▸ Problem statement:
The word "месяцев": in how many lines of the records does it appear? Reply with the number alone.

▸ Data for this exercise:
•••
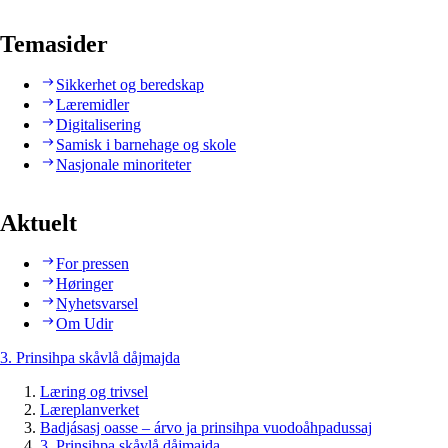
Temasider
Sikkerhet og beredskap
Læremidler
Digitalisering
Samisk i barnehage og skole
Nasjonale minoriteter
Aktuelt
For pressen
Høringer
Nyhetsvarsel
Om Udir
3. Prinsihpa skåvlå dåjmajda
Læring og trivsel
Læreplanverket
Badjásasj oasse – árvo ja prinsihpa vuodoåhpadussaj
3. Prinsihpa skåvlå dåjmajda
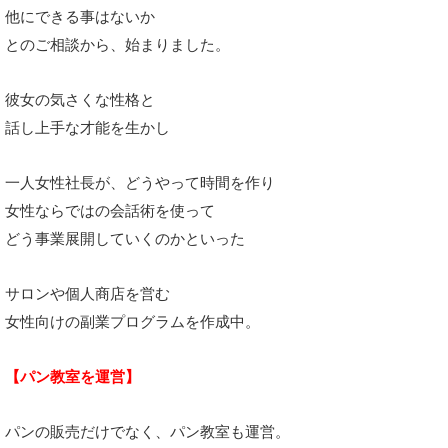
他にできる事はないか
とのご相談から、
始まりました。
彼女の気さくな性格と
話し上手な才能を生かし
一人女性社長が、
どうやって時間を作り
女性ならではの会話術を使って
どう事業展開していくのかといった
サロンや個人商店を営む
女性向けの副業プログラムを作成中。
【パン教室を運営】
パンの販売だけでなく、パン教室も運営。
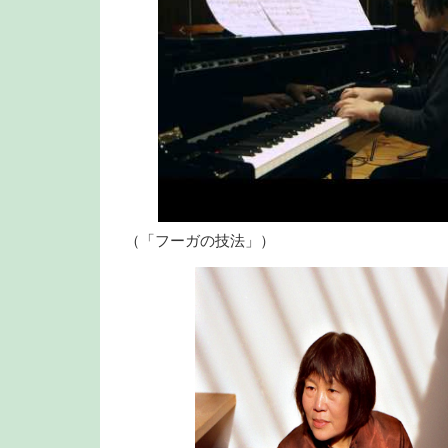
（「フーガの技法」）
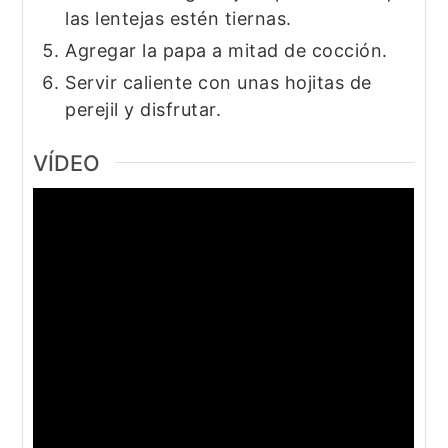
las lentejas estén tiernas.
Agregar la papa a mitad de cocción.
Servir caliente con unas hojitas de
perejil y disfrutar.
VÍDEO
•••
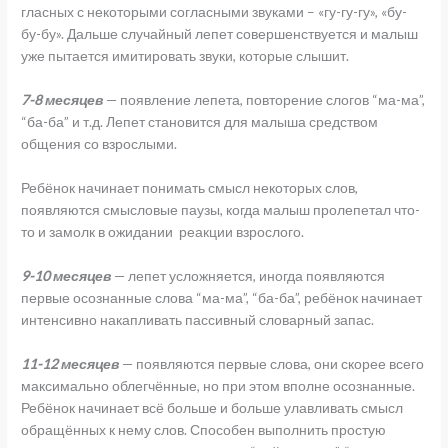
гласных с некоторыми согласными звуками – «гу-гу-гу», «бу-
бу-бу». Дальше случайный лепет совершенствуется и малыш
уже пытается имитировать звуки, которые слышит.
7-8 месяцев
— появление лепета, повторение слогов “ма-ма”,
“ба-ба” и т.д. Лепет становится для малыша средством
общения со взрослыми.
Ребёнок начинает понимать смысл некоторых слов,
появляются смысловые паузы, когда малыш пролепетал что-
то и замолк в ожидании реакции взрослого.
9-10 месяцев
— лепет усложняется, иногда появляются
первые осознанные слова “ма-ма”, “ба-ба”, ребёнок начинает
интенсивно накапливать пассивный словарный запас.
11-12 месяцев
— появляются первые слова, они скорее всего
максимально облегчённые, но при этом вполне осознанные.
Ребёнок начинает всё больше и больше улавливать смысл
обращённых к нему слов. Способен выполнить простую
•••
▸ Response area:
3